### Data for review

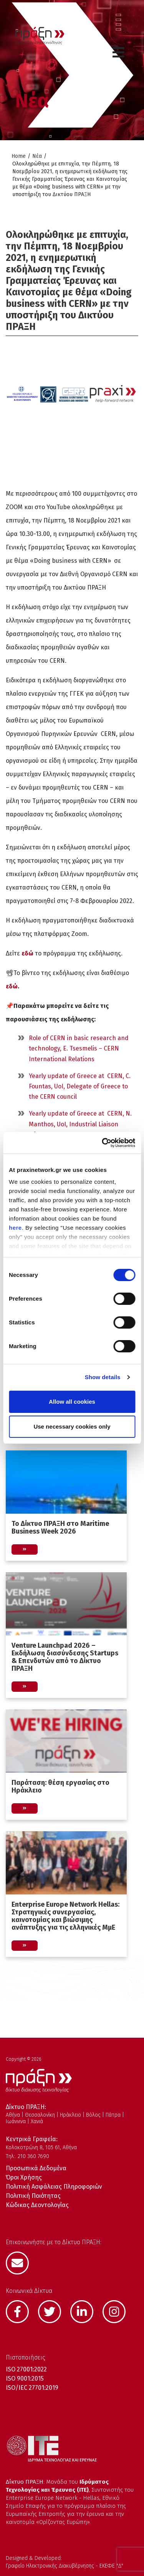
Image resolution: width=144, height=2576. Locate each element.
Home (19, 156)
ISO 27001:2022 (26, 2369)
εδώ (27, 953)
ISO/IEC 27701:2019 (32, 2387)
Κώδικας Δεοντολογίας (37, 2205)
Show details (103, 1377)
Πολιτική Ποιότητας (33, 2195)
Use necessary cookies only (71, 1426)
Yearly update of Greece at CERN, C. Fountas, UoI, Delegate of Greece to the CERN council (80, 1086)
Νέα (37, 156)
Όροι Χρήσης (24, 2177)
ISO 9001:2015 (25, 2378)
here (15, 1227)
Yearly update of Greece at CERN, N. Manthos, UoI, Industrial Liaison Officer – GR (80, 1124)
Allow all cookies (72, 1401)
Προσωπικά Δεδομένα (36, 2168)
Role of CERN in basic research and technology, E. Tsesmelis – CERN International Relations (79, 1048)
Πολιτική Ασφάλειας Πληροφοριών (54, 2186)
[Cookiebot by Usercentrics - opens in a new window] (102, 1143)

######
### Data for review

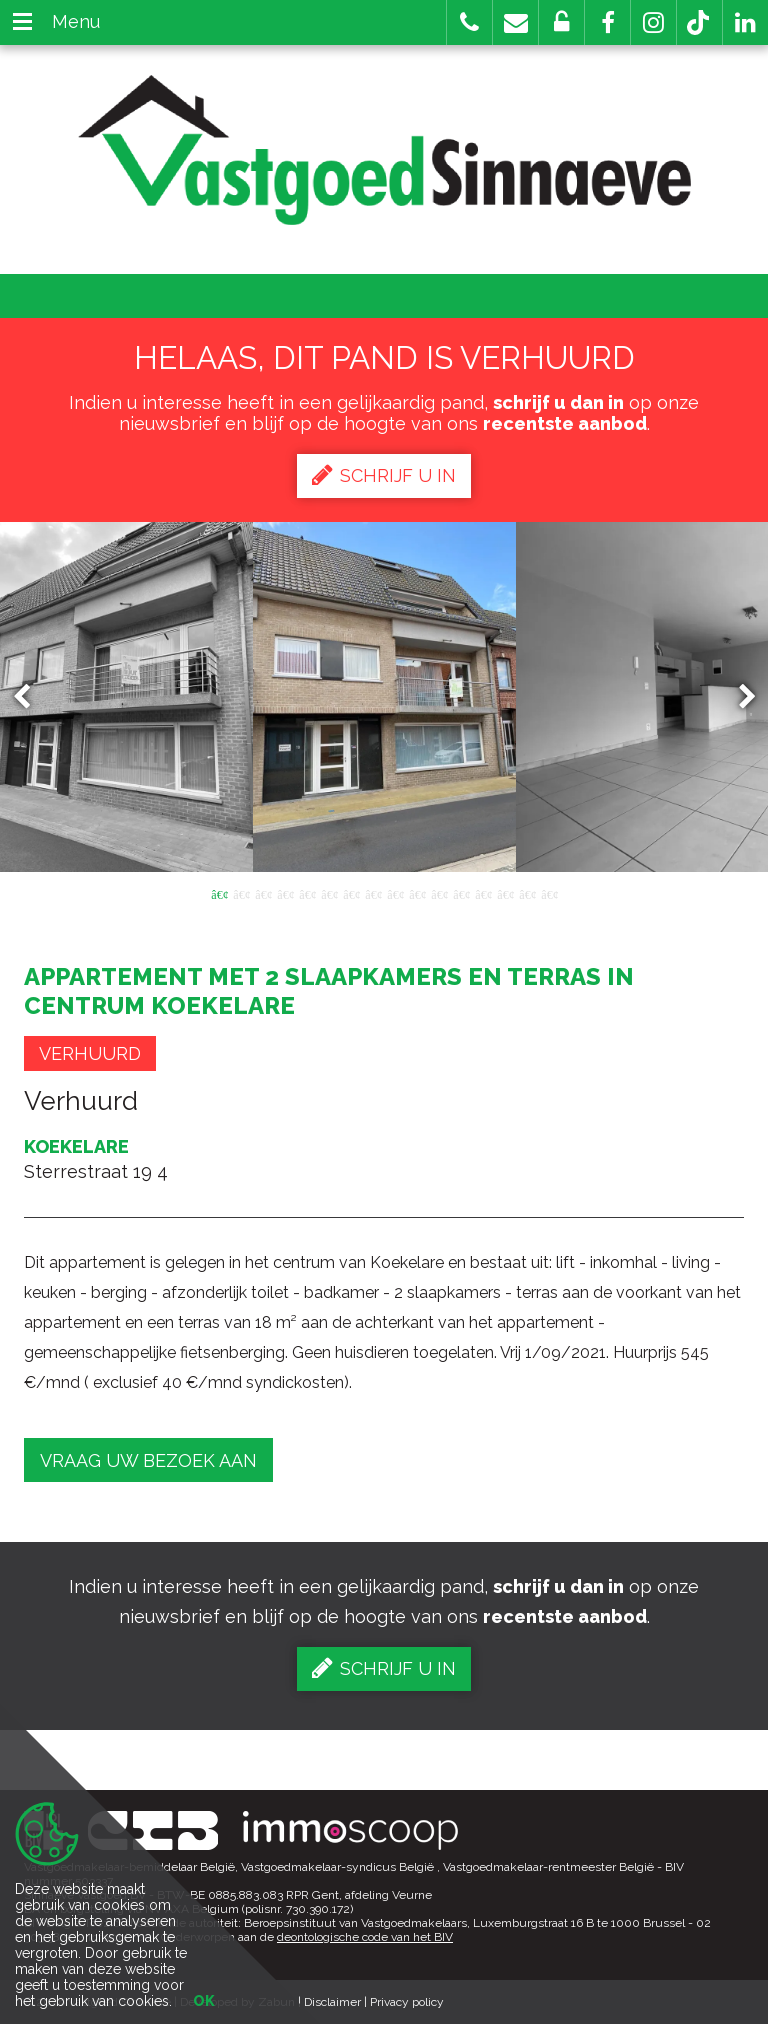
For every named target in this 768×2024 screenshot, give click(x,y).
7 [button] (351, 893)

######
### Data for review

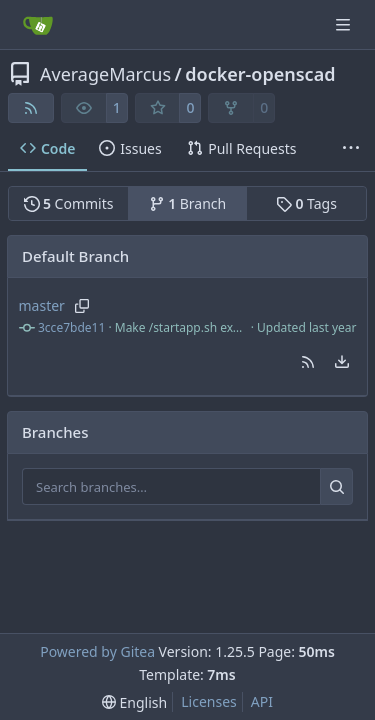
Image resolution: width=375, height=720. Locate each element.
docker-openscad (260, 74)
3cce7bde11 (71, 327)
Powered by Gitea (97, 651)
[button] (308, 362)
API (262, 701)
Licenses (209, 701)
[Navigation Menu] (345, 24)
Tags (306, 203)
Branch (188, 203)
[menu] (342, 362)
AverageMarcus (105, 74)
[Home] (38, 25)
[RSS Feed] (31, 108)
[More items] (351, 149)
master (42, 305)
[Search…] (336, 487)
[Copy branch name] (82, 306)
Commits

######

■ **Exercise**
Scan the material above for lines holding "update" and copy each of them.

■ **Answer to this problem**
Yearly update of Greece at CERN, C. Fountas, UoI, Delegate of Greece to the CERN council (80, 1086)
Yearly update of Greece at CERN, N. Manthos, UoI, Industrial Liaison Officer – GR (80, 1124)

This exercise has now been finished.